= Gordon Collection =

The Gordon Collection (also known as the Douglas H. Gordon Collection) at the University of Virginia's Albert and Shirley Small Special Collections Library comprises some 1200 volumes of French books dating from the sixteenth through the 19th century. Over 600 were printed before 1600, and many retain their original bindings. The collection, which came to the university of Virginia in 1986, was the bequest of the late Douglas Huntly Gordon of Baltimore, a prominent Maryland attorney, former president of St. John's College in Annapolis, and recipient of the French Légion d'Honneur and Palmes Académiques. A Francophile since his undergraduate days at Harvard, Mr. Gordon was a notable American bibliophile.

==Contents==
The approximately 600 Gordon books dating from the 16th century include literary works and titles pertaining to religion, philosophy, medicine, astronomy, travel and architecture. Together, they provide a remarkable window on the French Renaissance. The rarity of so many of the books, combined with the size and range of the collection, make it a treasure for Renaissance scholars from around the world, as well as those studying the early history of printing and the book arts. In fact, many of the volumes are counted among only a few surviving copies, and, in some cases, the Gordon book is the only known copy in the world. Among the rarest sixteenth-century titles in the collection, for example, are an illustrated edition of Marot's Blasons anatomiques du corps feminin …, published by Charles Langelier in Paris in 1543, and a little-known volume of Alciati's emblems, Les emblemes de M. Andre Alciat, traduits en ryme Francoise par Iean le Feure, published in Lyon by Jean de Tournes in 1549, with woodcuts attributed to Bernard Salomon.

Gordon Collection works include a hand-edited volume of Diderot's Encyclopedia, as well as 16th century works by Rabelais, Ronsard, Marguerite de Navarre, Montaigne, Louise Labe, Marot and several Books of Hours.

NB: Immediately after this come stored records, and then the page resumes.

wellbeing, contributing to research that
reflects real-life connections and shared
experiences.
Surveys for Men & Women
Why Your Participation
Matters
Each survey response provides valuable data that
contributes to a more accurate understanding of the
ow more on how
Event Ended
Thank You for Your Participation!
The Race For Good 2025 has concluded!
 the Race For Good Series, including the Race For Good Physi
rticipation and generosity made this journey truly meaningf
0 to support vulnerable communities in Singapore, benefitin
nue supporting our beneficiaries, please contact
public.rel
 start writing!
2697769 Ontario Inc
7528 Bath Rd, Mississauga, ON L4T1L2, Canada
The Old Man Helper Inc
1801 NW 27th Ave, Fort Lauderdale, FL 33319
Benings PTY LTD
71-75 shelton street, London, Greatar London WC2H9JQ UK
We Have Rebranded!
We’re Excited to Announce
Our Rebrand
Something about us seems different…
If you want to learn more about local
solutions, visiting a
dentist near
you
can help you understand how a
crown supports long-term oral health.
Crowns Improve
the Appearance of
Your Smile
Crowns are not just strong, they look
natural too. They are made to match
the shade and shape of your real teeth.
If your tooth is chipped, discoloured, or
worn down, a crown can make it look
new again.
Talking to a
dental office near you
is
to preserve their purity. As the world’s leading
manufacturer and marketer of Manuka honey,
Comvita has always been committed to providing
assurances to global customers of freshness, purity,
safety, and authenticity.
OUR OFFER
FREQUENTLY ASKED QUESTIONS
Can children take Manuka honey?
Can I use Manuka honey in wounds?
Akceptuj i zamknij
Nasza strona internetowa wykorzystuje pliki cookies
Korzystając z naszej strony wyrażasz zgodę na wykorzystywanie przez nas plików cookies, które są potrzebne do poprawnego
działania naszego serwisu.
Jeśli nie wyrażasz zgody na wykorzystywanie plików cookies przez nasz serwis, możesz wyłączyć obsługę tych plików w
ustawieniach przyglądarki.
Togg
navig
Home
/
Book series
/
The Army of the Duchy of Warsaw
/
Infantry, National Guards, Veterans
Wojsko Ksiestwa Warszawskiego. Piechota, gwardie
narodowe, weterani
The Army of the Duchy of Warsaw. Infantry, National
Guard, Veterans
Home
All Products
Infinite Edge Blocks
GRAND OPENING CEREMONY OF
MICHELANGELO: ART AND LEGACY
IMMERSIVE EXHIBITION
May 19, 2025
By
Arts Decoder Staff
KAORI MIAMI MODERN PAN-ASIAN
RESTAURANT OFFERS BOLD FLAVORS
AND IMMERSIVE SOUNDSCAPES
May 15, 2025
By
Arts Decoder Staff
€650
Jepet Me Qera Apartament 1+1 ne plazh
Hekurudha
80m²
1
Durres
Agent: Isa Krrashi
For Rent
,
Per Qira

The collection includes one piece of music, a tenor part from Il primo libro de le canzoni franzese, published in Venice by Ottaviano Scotto in 1535, and for a long time thought lost, until rediscovered circa 2014.

==Digitization==
The University of Virginia Library and the University of Virginia French Department established the digital access to the collection via the Renaissance in Print project. The first phase of this project (2003-2005) included digitizing some of the works and was funded by the Florence Gould Foundation . Funding from the National Endowment for the Humanities Preservation and Access Reference Materials Grant helped improve metadata and put in place additional access structures.